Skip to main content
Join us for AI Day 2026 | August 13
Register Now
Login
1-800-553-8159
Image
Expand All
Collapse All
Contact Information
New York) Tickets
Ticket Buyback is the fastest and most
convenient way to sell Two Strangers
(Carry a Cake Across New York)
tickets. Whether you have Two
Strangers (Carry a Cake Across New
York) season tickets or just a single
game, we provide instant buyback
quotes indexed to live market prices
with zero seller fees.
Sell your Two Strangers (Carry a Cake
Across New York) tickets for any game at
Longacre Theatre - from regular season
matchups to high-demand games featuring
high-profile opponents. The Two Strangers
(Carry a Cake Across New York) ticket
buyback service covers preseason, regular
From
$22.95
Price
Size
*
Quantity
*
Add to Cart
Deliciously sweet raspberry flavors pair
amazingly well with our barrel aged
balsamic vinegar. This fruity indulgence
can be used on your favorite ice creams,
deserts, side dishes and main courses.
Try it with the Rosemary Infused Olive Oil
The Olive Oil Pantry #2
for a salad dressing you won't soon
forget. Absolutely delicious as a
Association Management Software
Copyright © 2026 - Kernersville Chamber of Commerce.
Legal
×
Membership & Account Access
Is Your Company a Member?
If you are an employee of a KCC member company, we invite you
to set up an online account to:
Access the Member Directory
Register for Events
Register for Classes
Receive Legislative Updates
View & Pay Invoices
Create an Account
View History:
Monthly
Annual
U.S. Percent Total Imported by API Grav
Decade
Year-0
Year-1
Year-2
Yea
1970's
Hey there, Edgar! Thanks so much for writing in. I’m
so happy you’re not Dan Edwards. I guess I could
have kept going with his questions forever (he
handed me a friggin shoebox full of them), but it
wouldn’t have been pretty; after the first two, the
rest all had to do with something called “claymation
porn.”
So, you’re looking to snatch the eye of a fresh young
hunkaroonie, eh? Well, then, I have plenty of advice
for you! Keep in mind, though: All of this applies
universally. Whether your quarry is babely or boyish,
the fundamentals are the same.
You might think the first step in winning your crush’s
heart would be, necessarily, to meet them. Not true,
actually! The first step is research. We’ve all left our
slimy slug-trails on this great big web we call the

Exercise details:
Reproduce every line from the listing above that holds the word "step".

Solved exercise:
You might think the first step in winning your crush’s
actually! The first step is research. We’ve all left our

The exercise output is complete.